[THE TASK]: Please return every line of the material verbatim and skip any images.

[RAW DATA]:
○ ○ ○ ○ ○ ○ ○

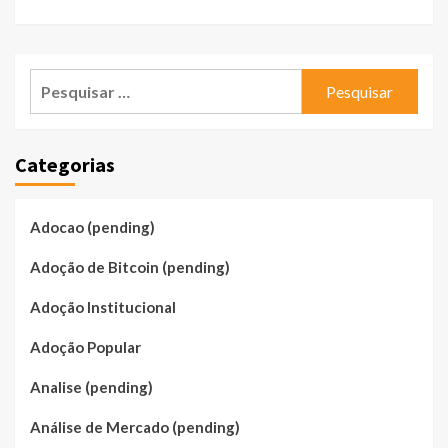
Pesquisar
por:
Categorias
Adocao (pending)
Adoção de Bitcoin (pending)
Adoção Institucional
Adoção Popular
Analise (pending)
Análise de Mercado (pending)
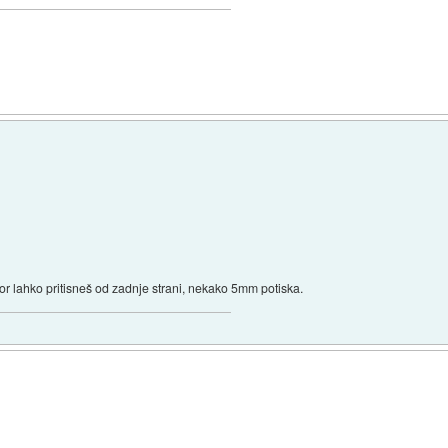
likor lahko pritisneš od zadnje strani, nekako 5mm potiska.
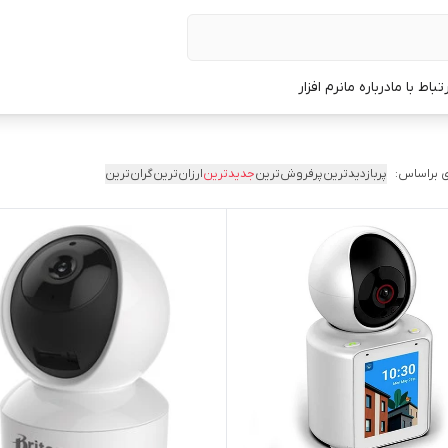
رتباط با ما
درباره ما
نرم افزار
 براساس:
پربازدیدترین
پرفروش‌ترین
جدیدترین
ارزان‌ترین
گران‌ترین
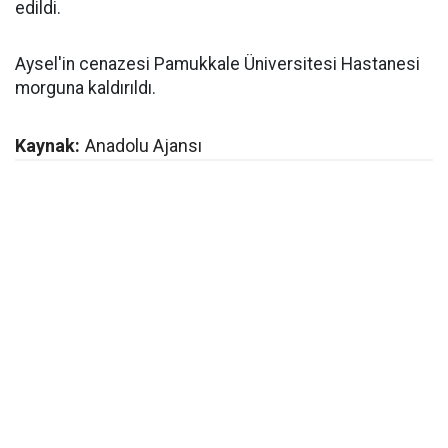
edildi.
Aysel'in cenazesi Pamukkale Üniversitesi Hastanesi
morguna kaldırıldı.
Kaynak:
Anadolu Ajansı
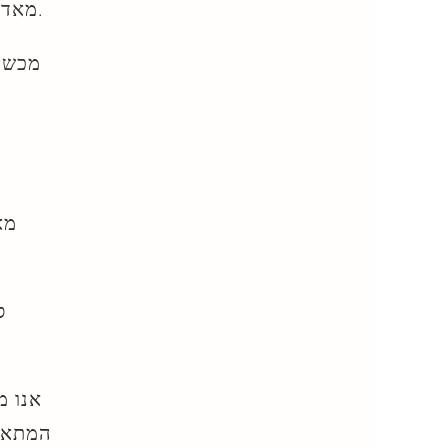
, שהוא לעתים קרובות חזק מאוד ויעיל, מתחבר למגזר.
מ
אדה
מ
כשי
ס
אנו מ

○ ○ ○ ○ ○ ○ ○

[TASK SOLUTION]:
Pesquisar
por:
Categorias
Adocao (pending)
Adoção de Bitcoin (pending)
Adoção Institucional
Adoção Popular
Analise (pending)
Análise de Mercado (pending)
likor lahko pritisneš od zadnje strani, nekako 5mm potiska.
رتباط با ما
درباره ما
نرم افزار
 براساس:
پربازدیدترین
پرفروش‌ترین
جدیدترین
ارزان‌ترین
گران‌ترین
edildi.
Aysel'in cenazesi Pamukkale Üniversitesi Hastanesi
morguna kaldırıldı.
Kaynak:
Anadolu Ajansı
, שהוא לעתים קרובות חזק מאוד ויעיל, מתחבר למגזר.
מ
אדה
מ
כשי
ס
אנו מ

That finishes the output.